In music, the ♭VII–V^{7} cadence is a cadence using the chord progression from the subtonic (♭VII) to the dominant seventh (V^{7}). It resolves to I making the full cadence ♭VII–V^{7}–I.

A "mainstay in all rock styles of the '60s", the cadence, heard perhaps most canonically (and often) in Billy J. Kramer's "Little Children", can also be found in such hits as Otis Redding's "(Sittin' On) The Dock of the Bay", Link Wray and His Ray Men's "Rumble", Duane Eddy's "Because They're Young", the Velvet Underground & Nico's "Sunday Morning" and "Femme Fatale", Joan Baez's "Fare Thee Well", and Al Caiola's 1961 "The Magnificent Seven" (0:15-0:17) and "Bonanza" (0:26-0:27).
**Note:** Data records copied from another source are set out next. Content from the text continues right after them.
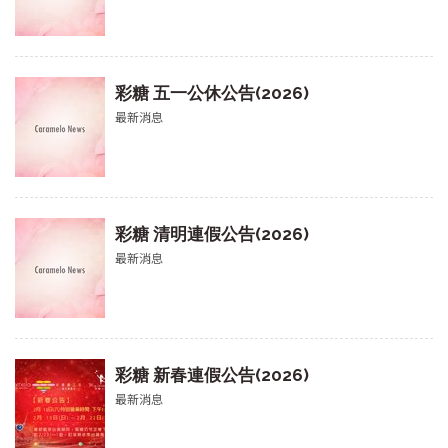
彩糖 五一公休公告(2026)
最新消息
彩糖 清明連假公告(2026)
最新消息
彩糖 新春連假公告(2026)
最新消息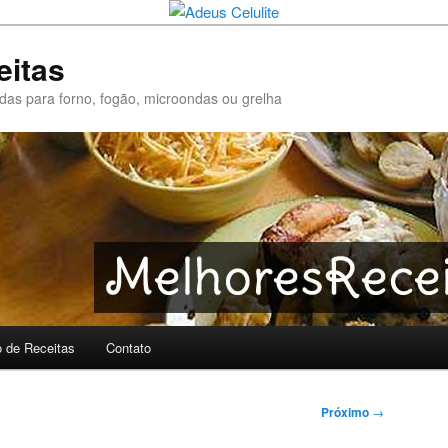
eitas
pidas para forno, fogão, microondas ou grelha
o de Receitas
Contato
Próximo
→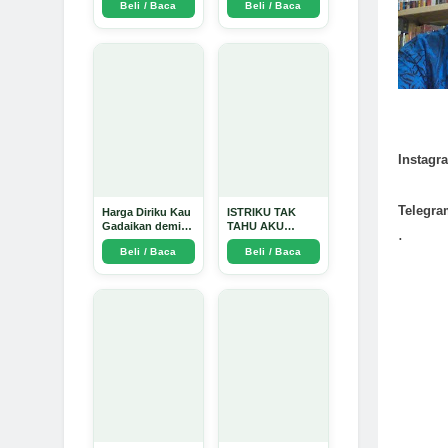
Beli / Baca
Beli / Baca
Arda Dinata
Instagr
Telegra
Harga Diriku Kau
ISTRIKU TAK
Gadaikan demi
TAHU AKU
.
Perempuan Itu -
PENGUSAHA
Beli / Baca
Beli / Baca
Arda Dinata
EMAS - Arda
Dinata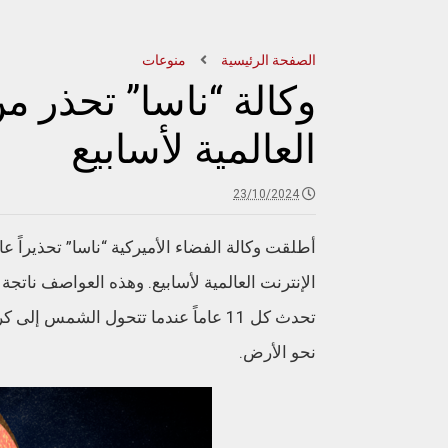
الصفحة الرئيسية
منوعات
وكالة “ناسا” تحذر م
العالمية لأسابيع
23/10/2024
أطلقت وكالة الفضاء الأميركية “ناسا” تحذيراً
الإنترنت العالمية لأسابيع. وهذه العواصف ناتج
تحدث كل 11 عاماً عندما تتحول الشم
نحو الأرض.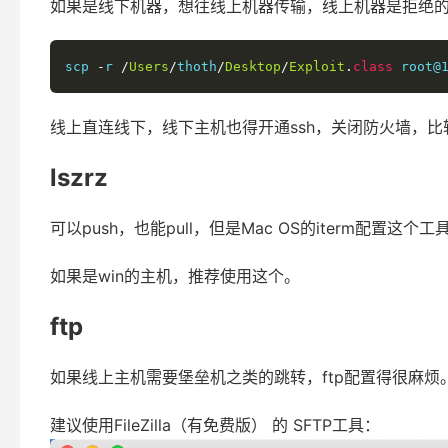
如果是线下机器，想往线上机器传输，线上机器是拒绝
scp 
-
r 
/
Users
/
thoth
/
Desktop
/
Exploit
.
class
 root@
线上直连线下，线下主机也得开通ssh，关闭防火墙，比
lszrz
可以push，也能pull，但是Mac OS的iterm配置
如果是win的主机，推荐使用这个。
ftp
如果线上主机需要堡垒机之类的跳转，ftp配置得很麻烦
建议使用FileZilla（有免费版） 的 SFTP工具：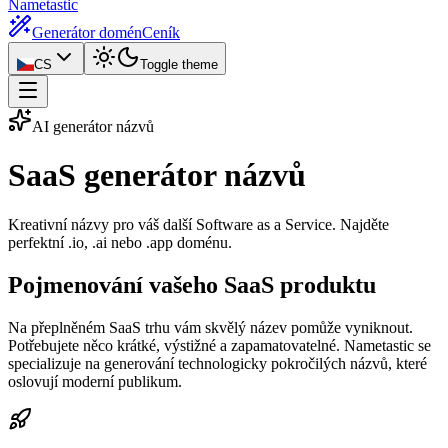
Nametastic
Generátor domén
Ceník
CS
Toggle theme
AI generátor názvů
SaaS generátor
názvů
Kreativní názvy pro váš další Software as a Service. Najděte
perfektní .io, .ai nebo .app doménu.
Pojmenování vašeho SaaS produktu
Na přeplněném SaaS trhu vám skvělý název pomůže vyniknout.
Potřebujete něco krátké, výstižné a zapamatovatelné. Nametastic se
specializuje na generování technologicky pokročilých názvů, které
oslovují moderní publikum.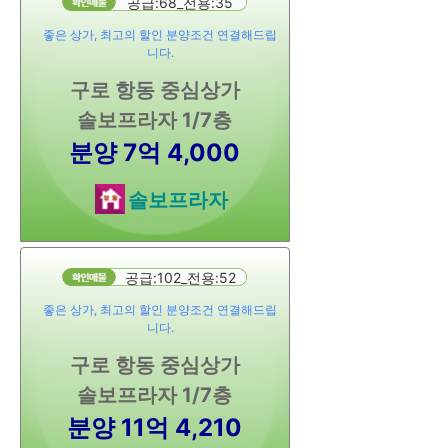
공급:68_전용:35
좋은 상가, 최고의 할인 분양조건 연결해드립
니다.
구로 항동 중심상가
솔보프라자 1/7층
분양 7억 4,000
솔보프라자
공급:102_전용:52
좋은 상가, 최고의 할인 분양조건 연결해드립
니다.
구로 항동 중심상가
솔보프라자 1/7층
분양 11억 4,210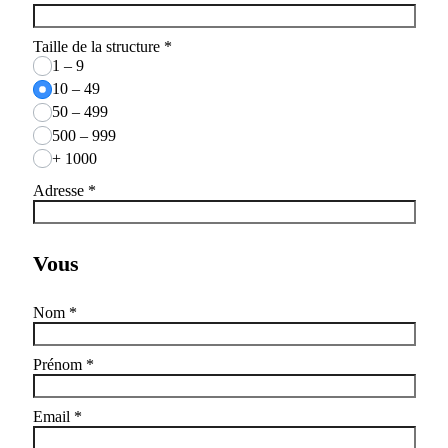
Taille de la structure
*
1 – 9
10 – 49
50 – 499
500 – 999
+ 1000
Adresse
*
Vous
Nom
*
Prénom
*
Email
*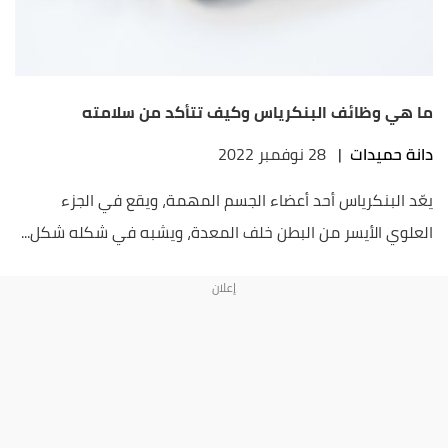
ما هي وظائف البنكرياس وكيف تتأكد من سلامته
دانة حميدات
|
28 نوفمبر 2022
يعّد البنكرياس أحد أعضاء الجسم المهمة، ويقع في الجزء
العلوي الأيسر من البطن خلف المعدة، ويشبه في شكله شكل...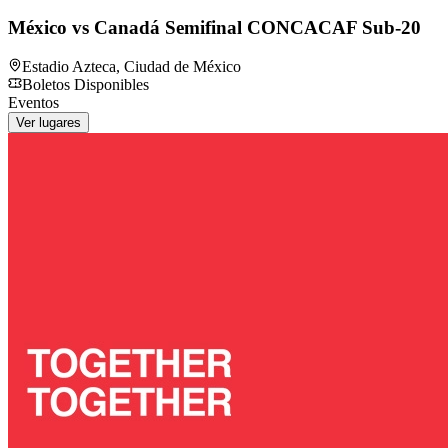
México vs Canadá Semifinal CONCACAF Sub-20
Estadio Azteca
,
Ciudad de México
Boletos Disponibles
Eventos
Ver lugares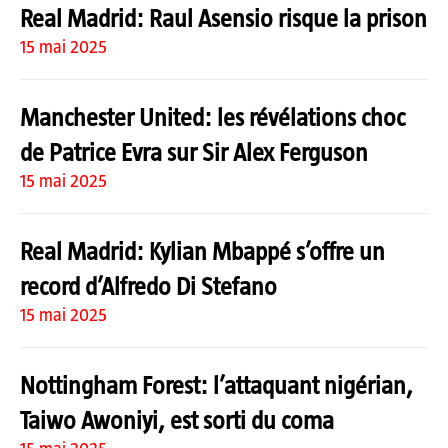
Real Madrid: Raul Asensio risque la prison
15 mai 2025
Manchester United: les révélations choc
de Patrice Evra sur Sir Alex Ferguson
15 mai 2025
Real Madrid: Kylian Mbappé s’offre un
record d’Alfredo Di Stefano
15 mai 2025
Nottingham Forest: l’attaquant nigérian,
Taiwo Awoniyi, est sorti du coma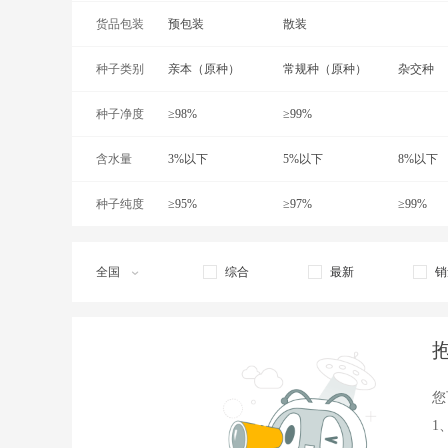
货品包装
红太阳辣椒种子
预包装
红泽一号辣椒种子
散装
久比5号
种子类别
螺丝椒一号种子
亲本（原种）
螺丝椒种子
常规种（原种）
美人椒种
杂交种
种子净度
南螺2号辣椒种子
≥98%
泡椒种子
≥99%
丘北贡椒
含水量
赛金塔辣椒种子
3%以下
蜀辣三号
5%以下
三樱椒种
8%以下
种子纯度
旋佳20
≥95%
线椒种子
≥97%
湘辣1号
≥99%
新一代辣椒种子
艳红辣椒种子
渝椒13
全国
综合
最新
销
您
1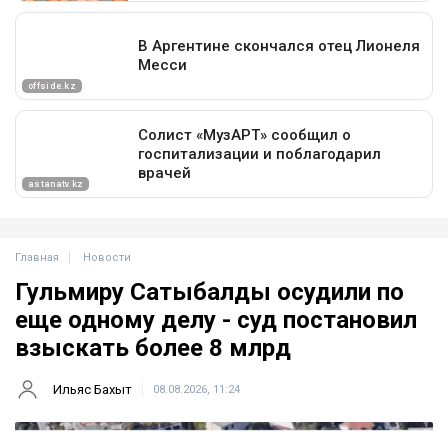
Главная
Новости
Гульмиру Сатыбалды осудили по
еще одному делу - суд постановил
взыскать более 8 млрд
Ильяс Бахыт
08.08.2026, 11:24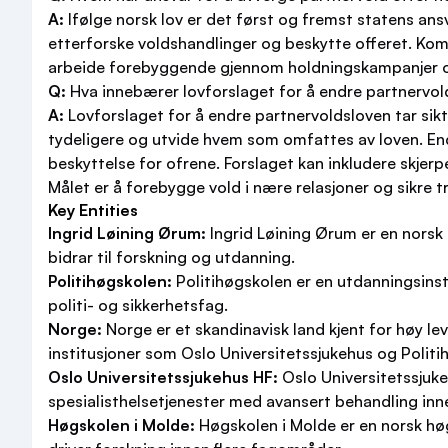
A:
Ifølge norsk lov er det først og fremst statens ansv
etterforske voldshandlinger og beskytte offeret. Kommu
arbeide forebyggende gjennom holdningskampanjer o
Q:
Hva innebærer lovforslaget for å endre partnervo
A:
Lovforslaget for å endre partnervoldsloven tar sikte
tydeligere og utvide hvem som omfattes av loven. End
beskyttelse for ofrene. Forslaget kan inkludere skjer
Målet er å forebygge vold i nære relasjoner og sikre
Key Entities
Ingrid Løining Ørum:
Ingrid Løining Ørum er en norsk 
bidrar til forskning og utdanning.
Politihøgskolen:
Politihøgskolen er en utdanningsinsti
politi- og sikkerhetsfag.
Norge:
Norge er et skandinavisk land kjent for høy l
institusjoner som Oslo Universitetssjukehus og Politi
Oslo Universitetssjukehus HF:
Oslo Universitetssjuke
spesialisthelsetjenester med avansert behandling inne
Høgskolen i Molde:
Høgskolen i Molde er en norsk høg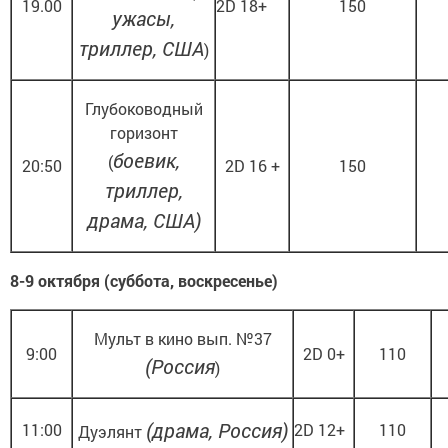
19.00
2D 18+
150
ужасы,
триллер, США
)
Глубоководный
горизонт
боевик,
(
20:50
2D 16 +
150
триллер,
драма, США)
8-9 октября (суббота, воскресенье)
Мульт в кино вып. №37
9:00
2D 0+
110
(Россия
)
(драма, Россия)
11:00
2D 12+
110
Дуэлянт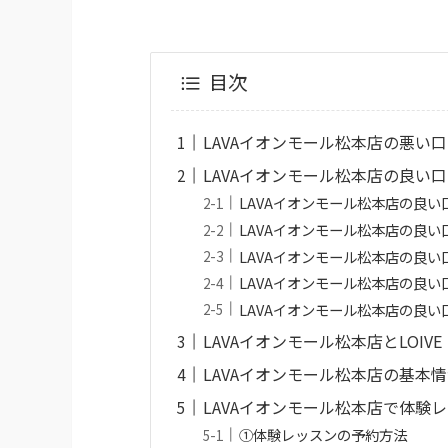
目次
LAVAイオンモール松本店の悪い
LAVAイオンモール松本店の良い
LAVAイオンモール松本店の良
LAVAイオンモール松本店の良
LAVAイオンモール松本店の良
LAVAイオンモール松本店の良
LAVAイオンモール松本店の良
LAVAイオンモール松本店とLOI
LAVAイオンモール松本店の基本
LAVAイオンモール松本店で体験
①体験レッスンの予約方法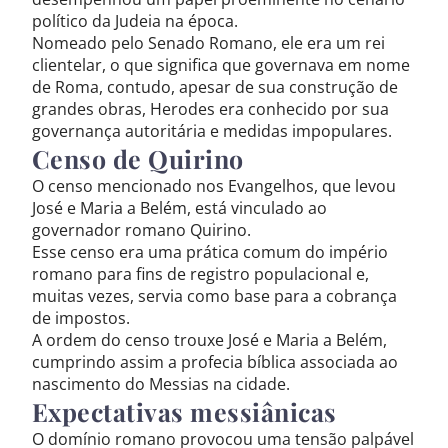
político da Judeia na época.
Nomeado pelo Senado Romano, ele era um rei
clientelar, o que significa que governava em nome
de Roma, contudo, apesar de sua construção de
grandes obras, Herodes era conhecido por sua
governança autoritária e medidas impopulares.
Censo de Quirino
O censo mencionado nos Evangelhos, que levou
José e Maria a Belém, está vinculado ao
governador romano Quirino.
Esse censo era uma prática comum do império
romano para fins de registro populacional e,
muitas vezes, servia como base para a cobrança
de impostos.
A ordem do censo trouxe José e Maria a Belém,
cumprindo assim a profecia bíblica associada ao
nascimento do Messias na cidade.
Expectativas messiânicas
O domínio romano provocou uma tensão palpável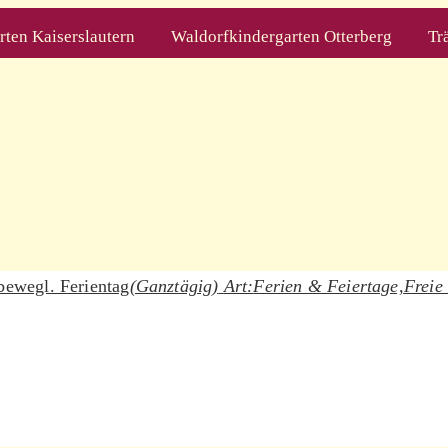
ten Kaiserslautern
Waldorfkindergarten Otterberg
Tr
bewegl. Ferientag
(Ganztägig)
Art:
Ferien & Feiertage,
Freie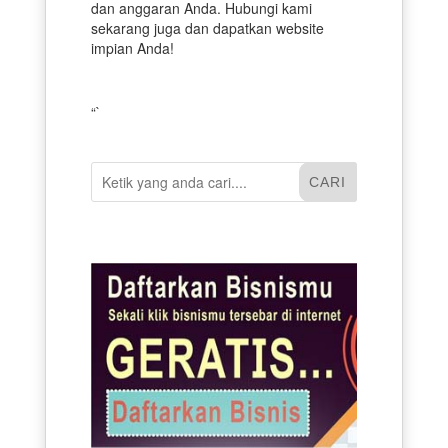
dan anggaran Anda. Hubungi kami
sekarang juga dan dapatkan website
impian Anda!
“`
CARI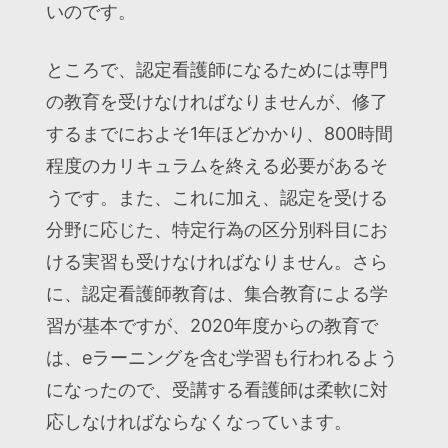
いのです。
ところで、認定看護師になるためには専門
の教育を受けなければなりませんが、修了
するまでにおよそ1年ほどかかり、800時間
程度のカリキュラムを終える必要があるそ
うです。また、これに加え、認定を受ける
分野に応じた、特定行為の区分別科目にお
ける実習も受けなければなりません。さら
に、認定看護師教育は、集合教育による学
習が基本ですが、2020年度からの教育で
は、eラーニングを含む学習も行われるよう
になったので、受講する看護師は柔軟に対
応しなければならなくなっています。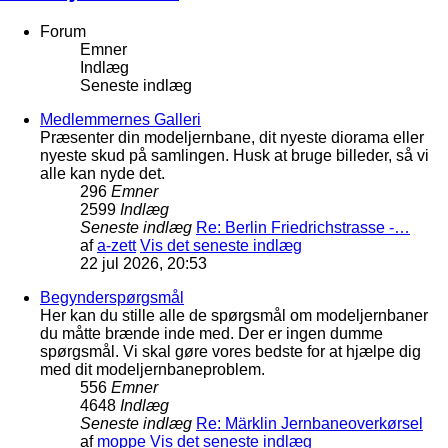
Forum
Emner
Indlæg
Seneste indlæg
Medlemmernes Galleri
Præsenter din modeljernbane, dit nyeste diorama eller
nyeste skud på samlingen. Husk at bruge billeder, så vi
alle kan nyde det.
296
Emner
2599
Indlæg
Seneste indlæg
Re: Berlin Friedrichstrasse -…
af
a-zett
Vis det seneste indlæg
22 jul 2026, 20:53
Begynderspørgsmål
Her kan du stille alle de spørgsmål om modeljernbaner
du måtte brænde inde med. Der er ingen dumme
spørgsmål. Vi skal gøre vores bedste for at hjælpe dig
med dit modeljernbaneproblem.
556
Emner
4648
Indlæg
Seneste indlæg
Re: Märklin Jernbaneoverkørsel
af
moppe
Vis det seneste indlæg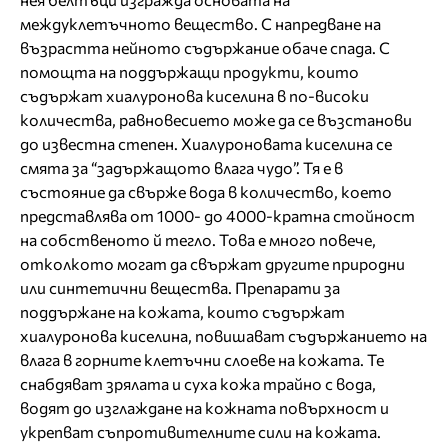
междуклетъчното вещество. С напредване на
възрастта нейното съдържание обаче спада. С
помощта на поддържащи продукти, които
съдържат хиалуронова киселина в по-високи
количества, равновесието може да се възстанови
до известна степен. Хиалуроновата киселина се
смята за “задържащото влага чудо”. Тя е в
състояние да свърже вода в количество, което
представлява от 1000- до 4000-кратна стойност
на собственото й тегло. Това е много повече,
отколкото могат да свържат другите природни
или синтетични вещества. Препарати за
поддържане на кожата, които съдържат
хиалуронова киселина, повишават съдържанието на
влага в горните клетъчни слоеве на кожата. Те
снабдяват зрялата и суха кожа трайно с вода,
водят до изглаждане на кожната повърхност и
укрепват съпротивителните сили на кожата.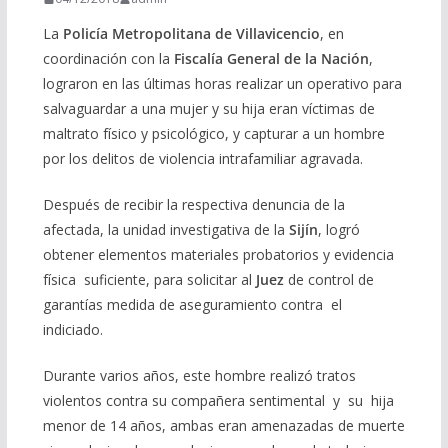
La
Policía Metropolitana de Villavicencio
, en
coordinación con la
Fiscalía General de la Nación
,
lograron en las últimas horas realizar un operativo para
salvaguardar a una mujer y su hija eran víctimas de
maltrato físico y psicológico, y capturar a un hombre
por los delitos de violencia intrafamiliar agravada.
Después de recibir la respectiva denuncia de la
afectada, la unidad investigativa de la
Sijín
, logró
obtener elementos materiales probatorios y evidencia
física suficiente, para solicitar al
Juez
de control de
garantías medida de aseguramiento contra el
indiciado.
Durante varios años, este hombre realizó tratos
violentos contra su compañera sentimental y su hija
menor de 14 años, ambas eran amenazadas de muerte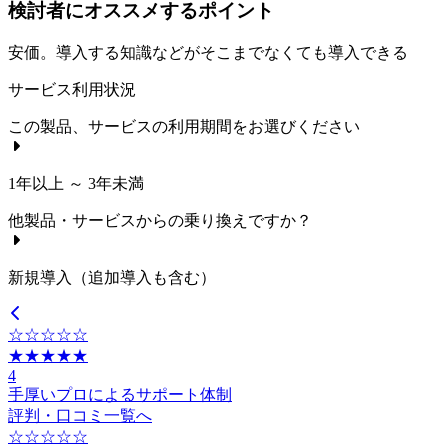
検討者にオススメするポイント
安価。導入する知識などがそこまでなくても導入できる
サービス利用状況
この製品、サービスの利用期間をお選びください
1年以上 ～ 3年未満
他製品・サービスからの乗り換えですか？
新規導入（追加導入も含む）
☆☆☆☆☆
★★★★★
4
手厚いプロによるサポート体制
評判・口コミ一覧へ
☆☆☆☆☆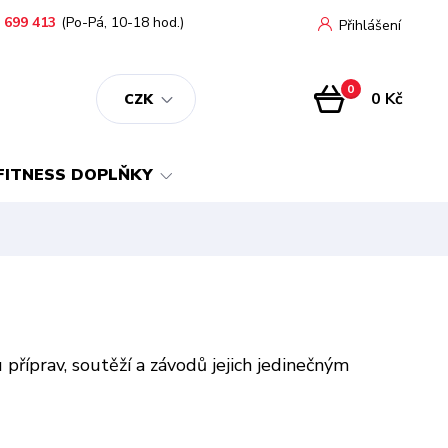
 699 413
(Po-Pá, 10-18 hod.)
Přihlášení
0
0 Kč
CZK
FITNESS DOPLŇKY
příprav, soutěží a závodů jejich jedinečným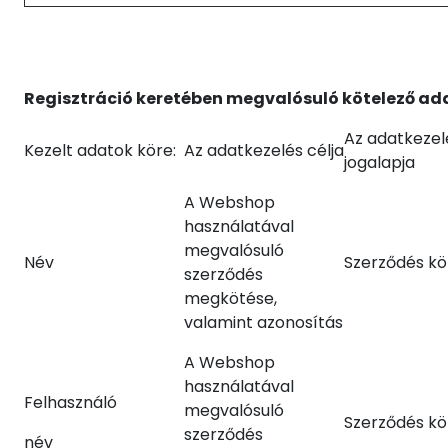
Regisztráció keretében megvalósuló kötelező ad
Az adatkezel
Kezelt adatok köre:
Az adatkezelés célja
jogalapja
A Webshop
használatával
megvalósuló
Név
Szerződés kö
szerződés
megkötése,
valamint azonosítás
A Webshop
használatával
Felhasználó
megvalósuló
Szerződés kö
szerződés
név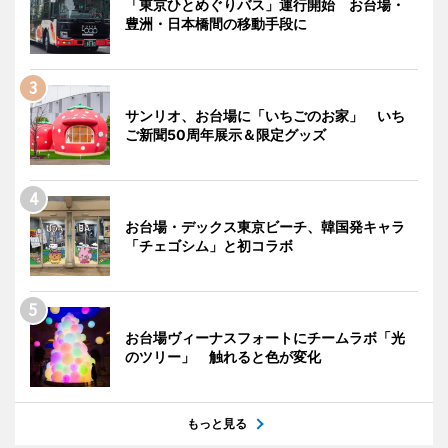
「東京ひとめぐりバス」運行開始 お台場・
豊洲・日本橋間の移動手段に
サンリオ、お台場に「いちごのお家」 いち
ご新聞50周年展示＆限定グッズ
お台場・デックス東京ビーチ、韓国発キャラ
「チェゴシム」と初コラボ
お台場ヴィーナスフォートにチームラボ「光
のツリー」 触れると色が変化
もっと見る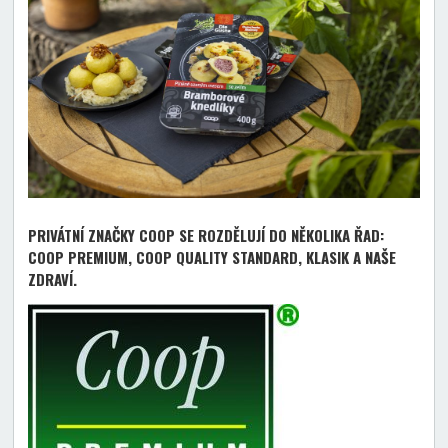
PRIVÁTNÍ ZNAČKY COOP SE ROZDĚLUJÍ DO NĚKOLIKA ŘAD:
COOP PREMIUM, COOP QUALITY STANDARD, KLASIK A NAŠE
ZDRAVÍ.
The cadence has also been considered an important harmonic technique used in film scores. Though it is particularly frequent in scores to Westerns, it is present throughout the genre.

==♭III–V^{7} cadence==
A similar cadence to the ♭VII–V^{7} cadence is the ♭III–V^{7} cadence. In the key of C, this would be E♭–G^{7}–C (♭III–V^{7}–I). Both the ♭VII and ♭III are altered chords or chords borrowed from the variant minor.

This cadence occurs in The Beatles' "Something", Leroy Anderson's "Sleigh Ride", and Muse's "New Born".